Sri Lanka’s Geological Survey and Mines Bureau says that sand exploration carried out on Mannar Island by an Australian mineral exploration company is unlawful.
Titanium Sands Limited had recently signalled intentions to embark on a mining project, eyeing 265 metric tonnes of precious sand, after carrying out exploration activities since 2015.
“To date, 3920 hand shell auger drill holes have been completed,” the Australian company said in its project report.
It claimed that it had carried out exploration activities after acquiring all exploration licences belonging to Srinel Holdings Ltd., a Mauritius Company from which it had purchased all shares by 2018.
“According to our procedure, and the act, if a person or a company obtains a licence for exploration, they don’t have a right to transfer the licence,” Hema Liyanarachchi, a GSMB Director told News 1st.

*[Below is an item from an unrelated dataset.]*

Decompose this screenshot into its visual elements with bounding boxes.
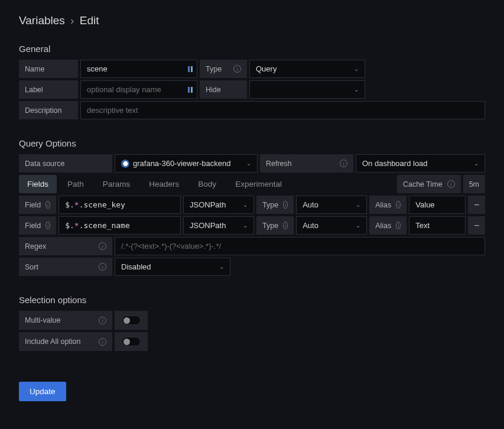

Titanium Sands Ltd. said it hopes to carry out mining on the island, with initial production to take place on a mineral resource zone of 93 metric tonnes among which 5.24 percent are heavy minerals.
The project report showed that the company expects a metric tonne of Ilmenite to be sold at 209 US dollars, Rutile at 1209 US dollars, Zircon at 1589 US dollars, and Garnet at 357 US dollars.

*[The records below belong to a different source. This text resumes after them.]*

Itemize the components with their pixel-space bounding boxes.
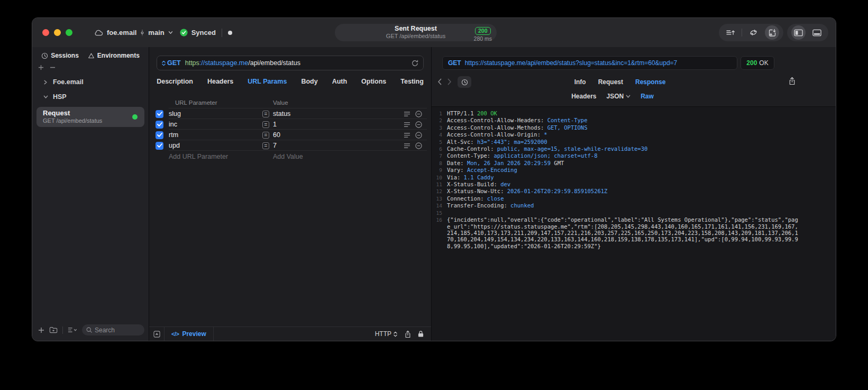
tab-options[interactable]: Options bbox=[361, 78, 386, 85]
param-value[interactable]: 60 bbox=[273, 131, 404, 139]
share-icon bbox=[789, 77, 796, 85]
param-checkbox[interactable] bbox=[156, 142, 163, 150]
request-item-selected[interactable]: Request GET /api/embed/status bbox=[36, 107, 144, 127]
tab-body[interactable]: Body bbox=[301, 78, 317, 85]
titlebar: foe.email main Synced Sent Request bbox=[32, 18, 836, 47]
response-subtab-raw[interactable]: Raw bbox=[641, 93, 654, 100]
raw-line: 2Access-Control-Allow-Headers: Content-T… bbox=[432, 117, 836, 124]
export-response-button[interactable] bbox=[789, 77, 796, 85]
minimize-window-button[interactable] bbox=[54, 29, 61, 36]
param-checkbox[interactable] bbox=[156, 131, 163, 139]
response-subtab-headers[interactable]: Headers bbox=[571, 93, 596, 100]
folder-plus-icon bbox=[49, 326, 58, 333]
raw-line: 14Transfer-Encoding: chunked bbox=[432, 202, 836, 209]
url-path: /api/embed/status bbox=[248, 59, 300, 67]
toolbar-divider bbox=[742, 29, 742, 37]
response-status-code: 200 bbox=[746, 59, 757, 67]
remove-button[interactable] bbox=[50, 65, 56, 70]
response-nav: InfoRequestResponse bbox=[432, 76, 836, 89]
value-type-icon[interactable]: = bbox=[262, 121, 269, 128]
format-export-button[interactable] bbox=[723, 25, 737, 40]
request-footer: </> Preview HTTP bbox=[149, 326, 431, 341]
add-value[interactable]: Add Value bbox=[273, 153, 303, 160]
sync-branches-button[interactable] bbox=[746, 25, 761, 40]
unsaved-dot bbox=[228, 31, 232, 35]
param-value[interactable]: 7 bbox=[273, 142, 404, 149]
line-content bbox=[447, 210, 800, 216]
value-type-icon[interactable]: = bbox=[262, 132, 269, 139]
value-type-icon[interactable]: = bbox=[262, 142, 269, 149]
response-tab-info[interactable]: Info bbox=[574, 78, 586, 86]
share-button[interactable] bbox=[405, 330, 411, 338]
triangle-up-box-icon bbox=[153, 331, 160, 338]
search-icon bbox=[86, 327, 92, 333]
param-row-upd: upd=7 bbox=[149, 140, 431, 151]
row-lines-icon[interactable] bbox=[404, 143, 410, 149]
param-name[interactable]: inc bbox=[169, 121, 262, 128]
sidebar-tab-environments[interactable]: Environments bbox=[88, 52, 140, 59]
remove-row-button[interactable] bbox=[415, 132, 422, 139]
project-cloud-menu[interactable]: foe.email main Synced bbox=[94, 18, 232, 47]
toggle-bottom-panel-button[interactable] bbox=[810, 25, 824, 40]
new-request-button[interactable] bbox=[38, 327, 44, 333]
response-status-box: 200 OK bbox=[741, 56, 774, 70]
up-down-chevrons-icon bbox=[394, 331, 397, 337]
panel-bottom-icon bbox=[812, 29, 821, 37]
chevron-down-icon bbox=[43, 95, 49, 99]
view-options-button[interactable] bbox=[68, 327, 77, 333]
add-button[interactable] bbox=[38, 65, 44, 70]
tab-headers[interactable]: Headers bbox=[207, 78, 233, 85]
cloud-icon bbox=[94, 29, 103, 36]
param-checkbox[interactable] bbox=[156, 121, 163, 129]
param-value[interactable]: status bbox=[273, 110, 404, 117]
response-tab-response[interactable]: Response bbox=[635, 78, 665, 86]
param-name[interactable]: slug bbox=[169, 110, 262, 117]
preview-button[interactable]: </> Preview bbox=[165, 327, 214, 341]
refresh-icon[interactable] bbox=[412, 60, 418, 67]
tab-auth[interactable]: Auth bbox=[332, 78, 347, 85]
url-scheme: https bbox=[185, 59, 199, 67]
titlebar-toolbar bbox=[719, 24, 828, 41]
remove-row-button[interactable] bbox=[415, 121, 422, 128]
row-lines-icon[interactable] bbox=[404, 132, 410, 138]
param-name[interactable]: upd bbox=[169, 142, 262, 149]
value-type-icon[interactable]: = bbox=[262, 111, 269, 117]
line-number: 8 bbox=[432, 160, 442, 167]
tab-description[interactable]: Description bbox=[157, 78, 193, 85]
row-lines-icon[interactable] bbox=[404, 122, 410, 128]
param-checkbox[interactable] bbox=[156, 110, 163, 118]
add-url-parameter[interactable]: Add URL Parameter bbox=[169, 153, 228, 160]
protocol-selector[interactable]: HTTP bbox=[375, 330, 397, 338]
response-tab-request[interactable]: Request bbox=[598, 78, 623, 86]
import-export-button[interactable] bbox=[765, 25, 779, 40]
row-lines-icon[interactable] bbox=[404, 111, 410, 117]
sent-request-pill[interactable]: Sent Request GET /api/embed/status 200 2… bbox=[335, 24, 497, 41]
response-subtab-json[interactable]: JSON bbox=[607, 93, 631, 100]
request-editor: GET https://statuspage.me/api/embed/stat… bbox=[149, 47, 432, 341]
toggle-sidebar-button[interactable] bbox=[791, 25, 806, 40]
tab-url-params[interactable]: URL Params bbox=[248, 78, 287, 85]
close-window-button[interactable] bbox=[42, 29, 49, 36]
remove-row-button[interactable] bbox=[415, 142, 422, 149]
raw-line: 9Vary: Accept-Encoding bbox=[432, 167, 836, 174]
new-group-button[interactable] bbox=[49, 326, 58, 333]
duration-label: 280 ms bbox=[474, 35, 492, 42]
request-tabs: DescriptionHeadersURL ParamsBodyAuthOpti… bbox=[149, 78, 431, 85]
reveal-panel-button[interactable] bbox=[149, 327, 165, 341]
method-selector[interactable]: GET bbox=[162, 59, 181, 67]
search-input[interactable] bbox=[95, 326, 140, 334]
remove-row-button[interactable] bbox=[415, 111, 422, 117]
tree-folder-hsp[interactable]: HSP bbox=[32, 89, 149, 104]
line-content: Connection: close bbox=[447, 195, 800, 202]
sent-request-subtitle: GET /api/embed/status bbox=[335, 33, 497, 39]
param-name[interactable]: rtm bbox=[169, 131, 262, 139]
lock-button[interactable] bbox=[418, 330, 424, 338]
sidebar-tab-sessions[interactable]: Sessions bbox=[41, 52, 79, 59]
up-down-chevrons-icon bbox=[162, 60, 166, 66]
zoom-window-button[interactable] bbox=[66, 29, 72, 36]
param-row-rtm: rtm=60 bbox=[149, 130, 431, 140]
tree-folder-foe-email[interactable]: Foe.email bbox=[32, 75, 149, 89]
search-field[interactable] bbox=[82, 324, 144, 335]
url-bar[interactable]: GET https://statuspage.me/api/embed/stat… bbox=[157, 56, 424, 70]
param-value[interactable]: 1 bbox=[273, 121, 404, 128]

If the proper procedures are followed, seven percent of the total cost incurred over these industrial minerals until the time of shipping would have to be paid by the company as royalty fees to the Geological Survey and Mines Bureau.
In a project report seen by News 1st, the Australian company said mining would be carried out by dredging, which is a method that can drastically affect the marine environment in the area.
Lanka Mineral Sands Ltd., which is the state authority tasked with mining, processing and exporting of heavy mineral sands, has not obtained an exploration or mining licence to carry out activities on the Mannar Island.
This is despite being in possession of an ilmenite processing plant and carrying out commercial-level production of minerals.
The state-owned company is currently operating only half of its 100,000-tonne product capacity, according to Titanium Sands Ltd.
“These international companies come to developing nations and extract the raw material giving basically peanuts for the country and a whole set of environmental and social issues,” Dr Sampath Seneviratne, from the Colombo University told.
He added that Mannar Island is a prominent tourist destination that is enriched by natural resources, that could be destroyed as a result of the mining project that is to be carried out by dredging.